[Northern California, Oregon, and the Sandwich Islands by Charles Nordhoff]@TWC D-Link bookNorthern California, Oregon, and the Sandwich Islands CHAPTER I 11/24
From there a line of stage-coaches proceeds north into Oregon, through the mass of mountains which separates the Sacramento Valley in California from the Willamette Valley in Oregon.
The stage-road passes through a very varied and picturesque country, one which few pleasure travelers see, and which yet is as well worth a visit as any part of the western coast.

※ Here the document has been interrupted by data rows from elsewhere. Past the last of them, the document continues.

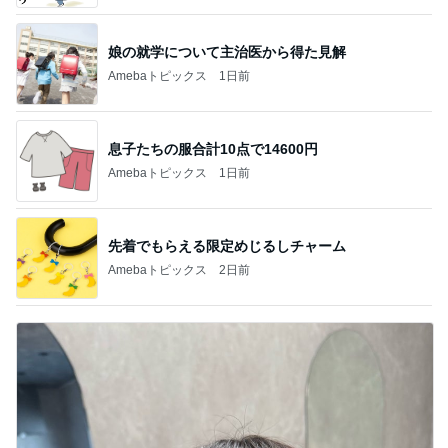
娘の就学について主治医から得た見解
Amebaトピックス
1日前
息子たちの服合計10点で14600円
Amebaトピックス
1日前
先着でもらえる限定めじるしチャーム
Amebaトピックス
2日前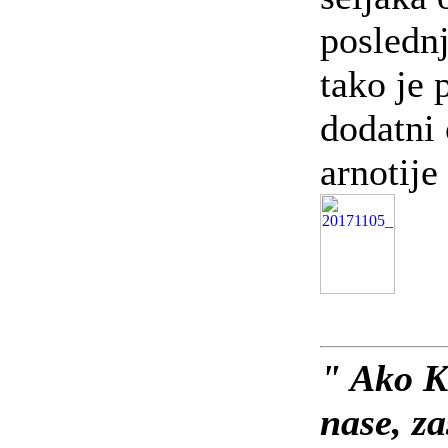
poslednj
tako je 
dodatni 
arnotije
" Ako K
nase, za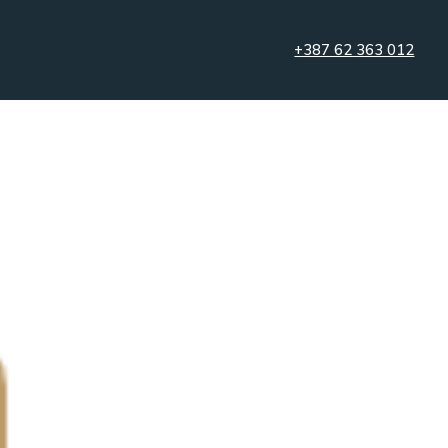
+387 62 363 012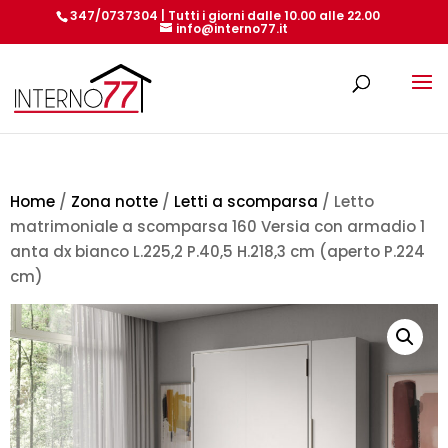
347/0737304 | Tutti i giorni dalle 10.00 alle 22.00
info@interno77.it
Products
search
Home
/
Zona notte
/
Letti a scomparsa
/ Letto
matrimoniale a scomparsa 160 Versia con armadio 1
anta dx bianco L.225,2 P.40,5 H.218,3 cm (aperto P.224
cm)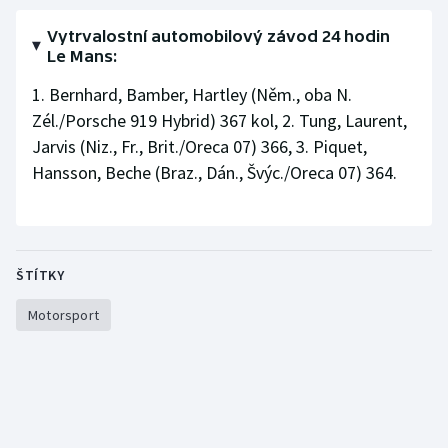
Olympijské hry
Vytrvalostní automobilový závod 24 hodin
Le Mans:
Parasport
1. Bernhard, Bamber, Hartley (Něm., oba N.
Zél./Porsche 919 Hybrid) 367 kol, 2. Tung, Laurent,
Plavání
Jarvis (Niz., Fr., Brit./Oreca 07) 366, 3. Piquet,
Hansson, Beche (Braz., Dán., Švýc./Oreca 07) 364.
Plážový volejbal
Ragby
Rychlobruslení
ŠTÍTKY
Motorsport
Rychlostní kanoistika
Short track
Sportovní střelba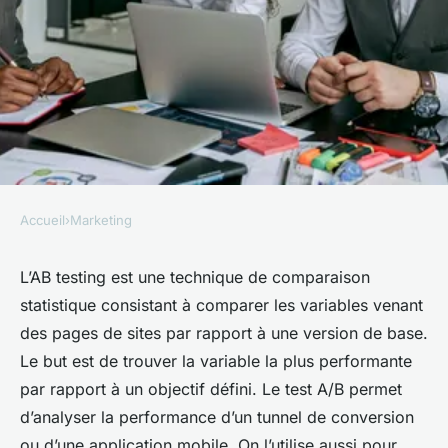
Accueil
›
Marketing
MARKETING
A/B testing : que faut-il retenir
L’AB testing est une technique de comparaison
statistique consistant à comparer les variables venant
de cette méthode ?
des pages de sites par rapport à une version de base.
Le but est de trouver la variable la plus performante
Clément
•
6 mai 2025
•
3 min de lecture
par rapport à un objectif défini. Le test A/B permet
d’analyser la performance d’un tunnel de conversion
ou d’une application mobile. On l’utilise aussi pour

The Sacramento River, which rises in a large spring near the base of Mount Shasta, has worn its way through the high mountains, and rushes down for nearly a hundred miles of its course an impetuous, roaring mountain stream, abounding in trout at all seasons, and in June, July, and August filled with salmon which have come up here through the Golden Gates from the ocean to spawn.

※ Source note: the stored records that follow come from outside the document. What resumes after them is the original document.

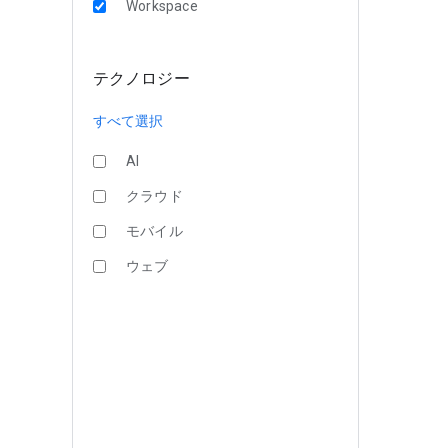
Workspace
テクノロジー
すべて選択
AI
クラウド
モバイル
ウェブ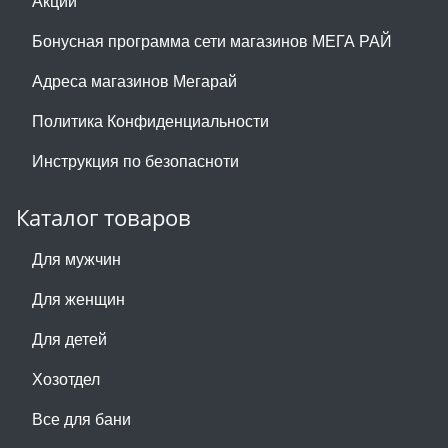
Акции
Бонусная программа сети магазинов МЕГА РАЙ
Адреса магазинов Мегарай
Политика Конфиденциальности
Инструкция по безопасноти
Каталог товаров
Для мужчин
Для женщин
Для детей
Хозотдел
Все для бани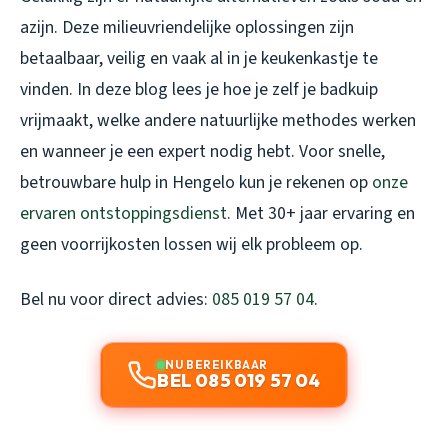
azijn. Deze milieuvriendelijke oplossingen zijn
betaalbaar, veilig en vaak al in je keukenkastje te
vinden. In deze blog lees je hoe je zelf je badkuip
vrijmaakt, welke andere natuurlijke methodes werken
en wanneer je een expert nodig hebt. Voor snelle,
betrouwbare hulp in Hengelo kun je rekenen op
onze
ervaren ontstoppingsdienst
. Met 30+ jaar ervaring en
geen voorrijkosten lossen wij elk probleem op.
Bel nu voor direct advies:
085 019 57 04
.
NU BEREIKBAAR
BEL 085 019 57 04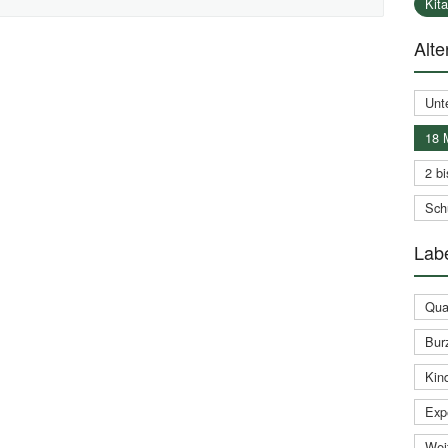
Kit
Alte
Unt
18 
2 bi
Schu
Labe
Qual
Bur
Kin
Expe
Weit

The stage-road follows almost to its source the devious course of the river, and you ride along sometimes nearly on a level with the stream, and again on a road-bed cut out of the steep mountain side a thousand or fifteen hundred feet above the river; through fine forests of sugar-pines and yellow pines many of which come almost up to the dimensions of the great sequoias. The river and its upper tributaries abound in trout, and this region is famous among Californian sportsmen for deer and fish.

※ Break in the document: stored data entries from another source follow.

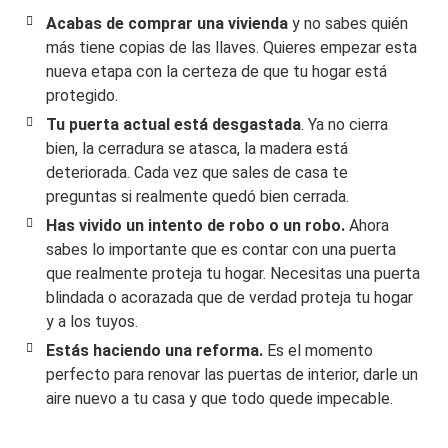
Acabas de comprar una vivienda
y no sabes quién
más tiene copias de las llaves. Quieres empezar esta
nueva etapa con la certeza de que tu hogar está
protegido.
Tu puerta actual está desgastada
. Ya no cierra
bien, la cerradura se atasca, la madera está
deteriorada. Cada vez que sales de casa te
preguntas si realmente quedó bien cerrada.
Has vivido un intento de robo o un robo.
Ahora
sabes lo importante que es contar con una puerta
que realmente proteja tu hogar. Necesitas una puerta
blindada o acorazada que de verdad proteja tu hogar
y a los tuyos.
Estás haciendo una reforma.
Es el momento
perfecto para renovar las puertas de interior, darle un
aire nuevo a tu casa y que todo quede impecable.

Many farm-houses along the road accommodate travelers who desire to stay to enjoy the fine scenery, and to hunt and fish; and a notable stopping-place is Fry's Soda Spring, fourteen hours by stage from Redding, kept by Isaac Fry and his excellent wife--a clean, comfortable little mountain inn, where you get good and well-cooked food, and where you will find what your stage ride will make welcome to you--a comfortable bath.